The main purpose of allowing for the non-AHD users group was to ensure that the comparison of interest (AHD stoppers vs current users) has been made by including only subjects for whom AHDs was prescribed, therefore making it more meaningful. However, the risk of CV mortality in the group of non-AHD users was comparable with that of current users. It is important to remember that this group included subjects for whom pharmacological therapy was not indicated, either because they were not hypertensive or because their hypertension was clinically considered less severe, and so lifestyle modifications may have been all that was necessary to reduce the risk even at high BP levels. This hypothesis is indirectly supported by the fact that there was a high prevalence of hypertension awareness at baseline (about 80%) [9], and the cohort was subsequently well monitored. Thus, it is presumable that the physicians recommended lifestyle modifications instead of prescribing drug therapy in absence of another risk factors or target organ damage. Several mechanisms have been proposed to explain the possible protective effect of lifestyle interventions against CV diseases in the elderly, including a reduction of vulnerability. Thus, lifestyle practices (particularly physical activity and caloric restriction) could minimize the risk of death from CV disease in older persons [39]. In this concern, our results seem suggest that pharmacological treatment could be not always necessary to reduce risk. On the other hand, the findings regarding the stoppers suggest that once AHDs were prescribed, they should not be discontinued, except on medical advice.
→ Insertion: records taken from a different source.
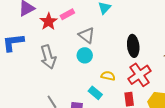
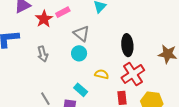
gray arrow: (48, 57) -> (43, 54), size x0.7
cyan rectangle: (95, 93) -> (81, 90), moved

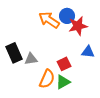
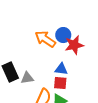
blue triangle: (88, 52) -> (61, 69), moved
red square: (64, 64) -> (60, 83), turned 32

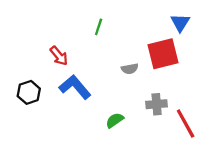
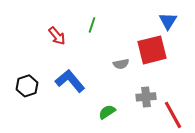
red arrow: (59, 56) -> (57, 36), moved

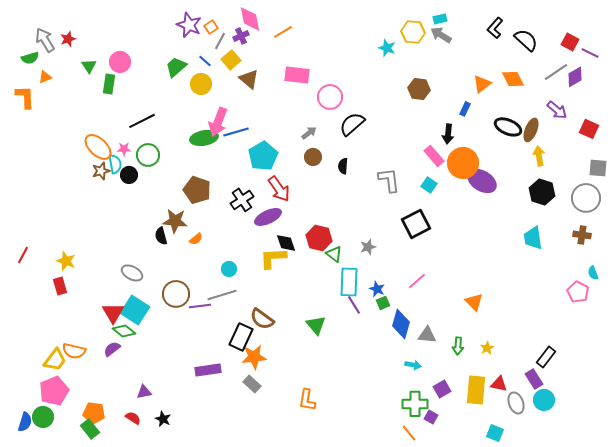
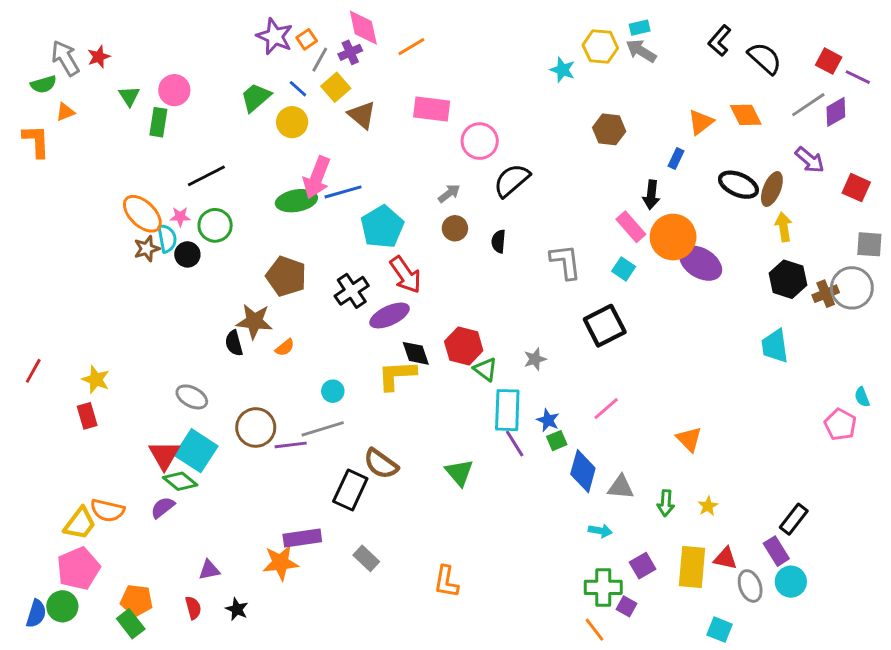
brown cross: (582, 235) -> (826, 294), moved, turned -30
orange star: (254, 357) -> (280, 563), moved
red semicircle: (133, 418) -> (193, 608), turned 42

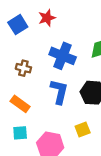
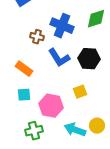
brown cross: (23, 68) -> (37, 37), moved
blue L-shape: (59, 92) -> (59, 58), turned 135

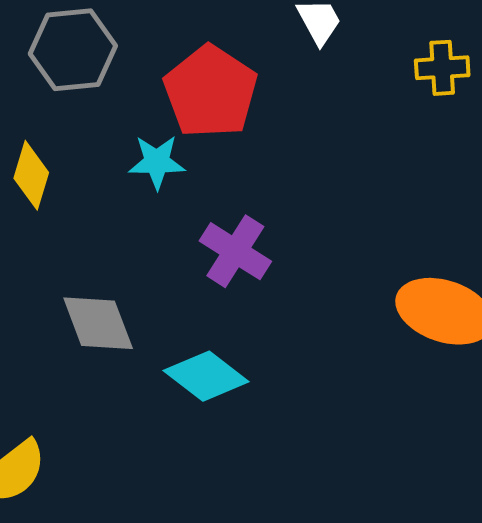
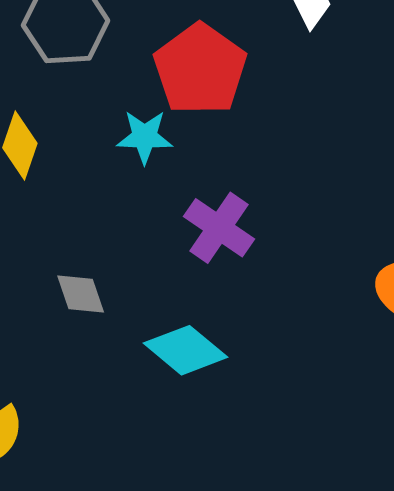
gray diamond: (98, 323) -> (81, 294), size x0.7

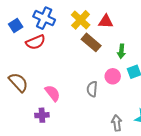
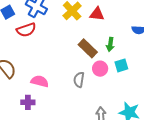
brown rectangle: (91, 42) -> (88, 48), moved
pink semicircle: (53, 93) -> (40, 81), turned -42

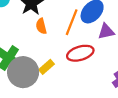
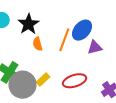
red ellipse: (80, 53) -> (75, 81), moved

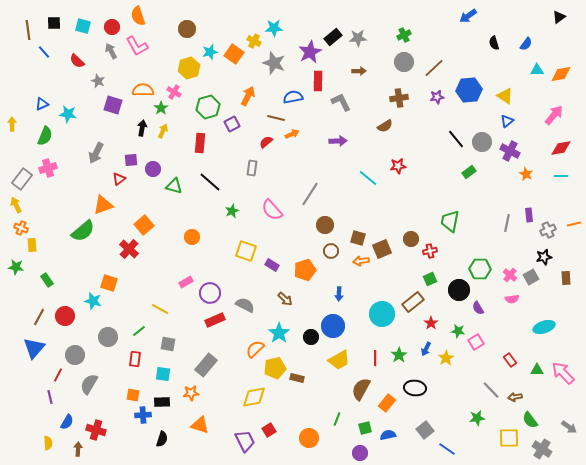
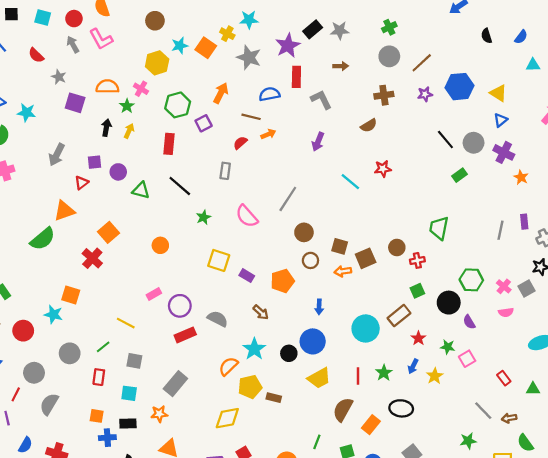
purple arrow: (338, 141) -> (318, 142), turned 114

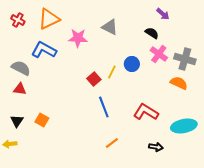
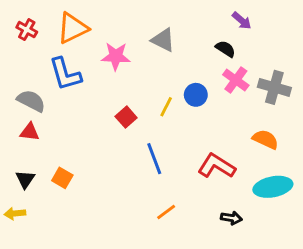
blue L-shape: (44, 50) -> (65, 74), turned -135
red square: (94, 79) -> (126, 117), moved
orange semicircle: (179, 83) -> (265, 139), moved

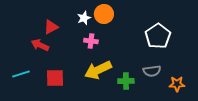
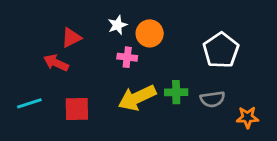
orange circle: (104, 14) -> (150, 33), moved
green cross: (126, 81) -> (176, 92), moved

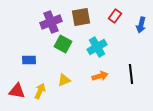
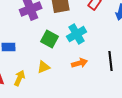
green square: (63, 44) -> (50, 39), moved

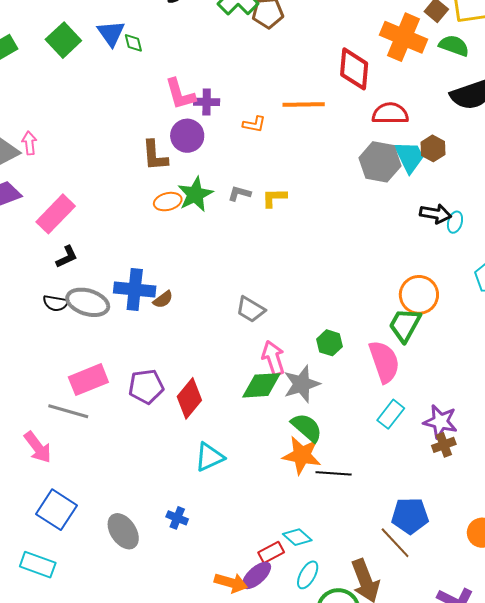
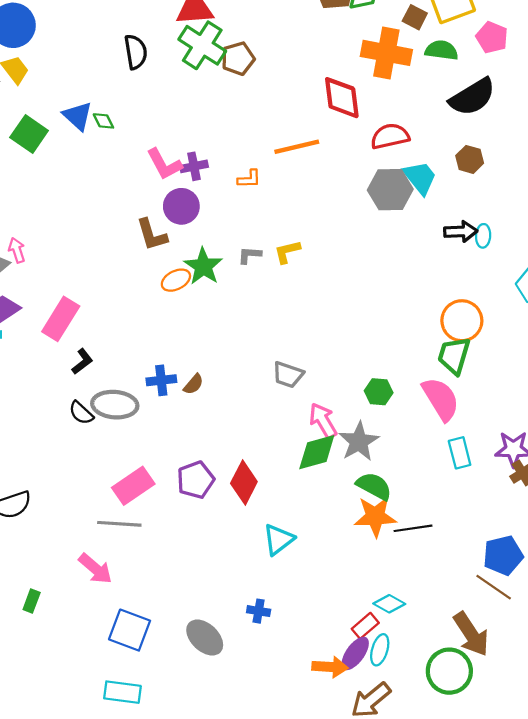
brown hexagon: (433, 148) -> (470, 159), moved
blue cross: (135, 289) -> (161, 380), size x0.7
black semicircle: (56, 303) -> (81, 413), turned 45
cyan rectangle: (391, 414) -> (460, 453), turned -40
cyan ellipse: (308, 575) -> (380, 650), moved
It has been institutionally recognised that lack of persistence to long-term therapies is an international problem. Official recommendations to improve persistence include supporting patients by means of tailored multidisciplinary interventions [40]. Our data highlight the importance of cultural aspects, particularly the gap between objective and subjective judgements of the seriousness of the disease, and suggest that hypertensive patients should be helped to acquire appropriate perceptions concerning CV risk and the benefits of regularly taking their prescribed medication.

Conclusion

Older subjects who discontinue the use of AHDs have a three times higher risk of CV mortality than those continuing treatment. Our findings highlight the discontinuation of pharmacological antihypertensive therapy in the elderly as a major public health problem and suggest the benefit of informative action aimed at giving older subjects an appropriate perception of disease symptoms and the related risk of complications.